Could you please explain me:

  • How does app encode {query} / script block?
  • What kind of encodings does it use for that?

If you will try to run "init.rb" via terminal you will get:

 

ruby -Ku "init.rb" "й"
<?xml version="1.0"?><items><item uid="stats-0" valid="yes"><title>System</title><subtitle>hex: ["d0b9"], size: 2</subtitle><icon>icon.png</icon></item><item uid="stats-1" valid="yes"><title>Query</title><subtitle>hex: ["d0b9"], size: 2</subtitle><icon>icon.png</icon></item></items>

BUT if you will try to run code via workflow you will get:

<?xml version="1.0"?><items><item uid="stats-0" valid="yes"><title>System</title><subtitle>hex: ["d0b9"], size: 2</subtitle><icon>icon.png</icon></item><item uid="stats-1" valid="yes"><title>Query</title><subtitle>hex: ["d0b8cc86"], size: 4</subtitle><icon>icon.png</icon></item></items>

You can find the workflow here.

 

OS X 10.8.3
Alfred 2.0.2 (178)
Ruby 1.8.7 / 1.9.x / 2.0.x

 

Alfred uses NSTask to bridge across to the scripting language. Cocoa automatically normalises any passed in arguments with decomposition which splits the characters down as you see. You'll need to re-normalise into the format you need.

 

http://en.wikipedia.org/wiki/Unicode_equivalence#Normalization

 

I've done plenty of research over this, one beta build even had a way to set the normalisation type in the workflow, but NSTask always re-normalised so it was removed.

 

Cheers,

Andrew

Link to comment

Alfred uses NSTask to bridge across to the scripting language. Cocoa automatically normalises any passed in arguments with decomposition which splits the characters down as you see. You'll need to re-normalise into the format you need.

 

http://en.wikipedia.org/wiki/Unicode_equivalence#Normalization

 

I've done plenty of research over this, one beta build even had a way to set the normalisation type in the workflow, but NSTask always re-normalised so it was removed.

 

Cheers,

Andrew

 

Andrew, thanks a lot for the reply.

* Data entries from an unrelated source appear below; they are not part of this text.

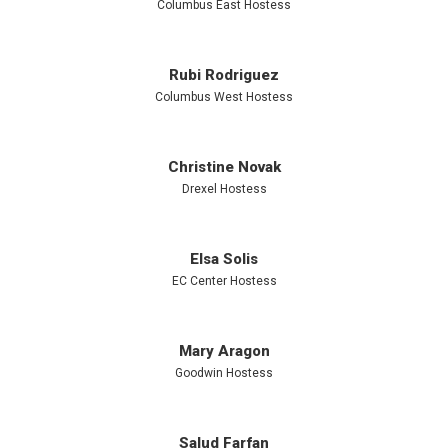
Using non-
Columbus East Hostess
food
Rubi Rodriguez
Columbus West Hostess
rewards
Christine Novak
Drexel Hostess
builds
Elsa Solis
healthy
EC Center Hostess
habits by
Mary Aragon
Goodwin Hostess
limiting
Salud Farfan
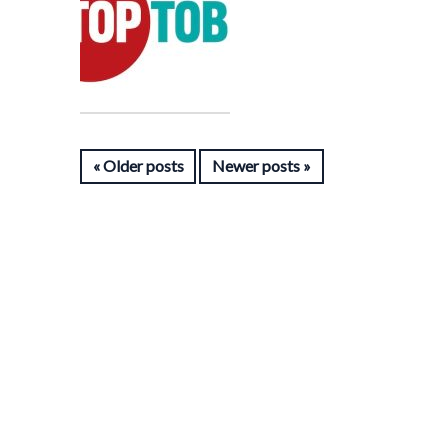
Older posts
Newer posts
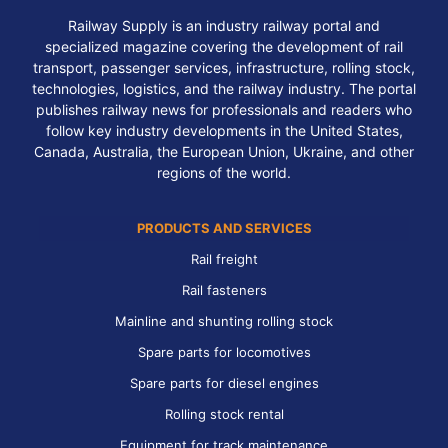
Railway Supply is an industry railway portal and
specialized magazine covering the development of rail
transport, passenger services, infrastructure, rolling stock,
technologies, logistics, and the railway industry. The portal
publishes railway news for professionals and readers who
follow key industry developments in the United States,
Canada, Australia, the European Union, Ukraine, and other
regions of the world.
PRODUCTS AND SERVICES
Rail freight
Rail fasteners
Mainline and shunting rolling stock
Spare parts for locomotives
Spare parts for diesel engines
Rolling stock rental
Equipment for track maintenance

I will try to de-normalize strings in my code.

Edited by mdreizin
Link to comment

Andrew, thanks a lot for the reply. I will try to de-normalize strings in my code.

 

I've created a small command line tool which should hopefully help you re-normalise any strings:

 

https://dl.dropboxusercontent.com/u/6749767/Alfred/normalise.zip

 

If you include this in your workflow itself, you should be able to run it directly like this:

 

usage: ./normalise -form NFC й

 

You can add -verbose after NFC to see what is happening, or no arguments to see the options.

 

Let me know if that helps at all :)

Link to comment
  • 2 weeks later...

I've created a small command line tool which should hopefully help you re-normalise any strings:

 

https://dl.dropboxusercontent.com/u/6749767/Alfred/normalise.zip

 

If you include this in your workflow itself, you should be able to run it directly like this:

 

usage: ./normalise -form NFC й

 

You can add -verbose after NFC to see what is happening, or no arguments to see the options.

 

Let me know if that helps at all :)

 

 
Hi Andrew,
 
It helps me to resolve my issue.
 
Thanks a lot ;)
Link to comment
  • 4 months later...
  • 7 months later...

@Andrew's normalise utility works great, but I've since found that there is an alternative using the standard utility iconv with the (somewhat obscurely named)  UTF8-MAC encoding scheme:

 

Note: The following examples use bash.

iconv expects its input via a filename or stdin.

 

Applied to the example above:

 

  # Converts NFD form of 'й' to NFC form

iconv -f UTF8-MAC <<<'й'

 

Some background:

The following examples use input string 'ü'

  • in NFC form, $'\xc3\xbc' - i.e., bytes 0xC3 0xBC, which is the UTF8 encoding of Unicode codepoint 0xFC
  • in NFD form, $'u\xcc\x88' - i.e., a u - the base character - followed by bytes 0xCC 0x88, which is the UTF8 encoding of Unicode codepoint 0x308, the so-called combining diaeresis (¨).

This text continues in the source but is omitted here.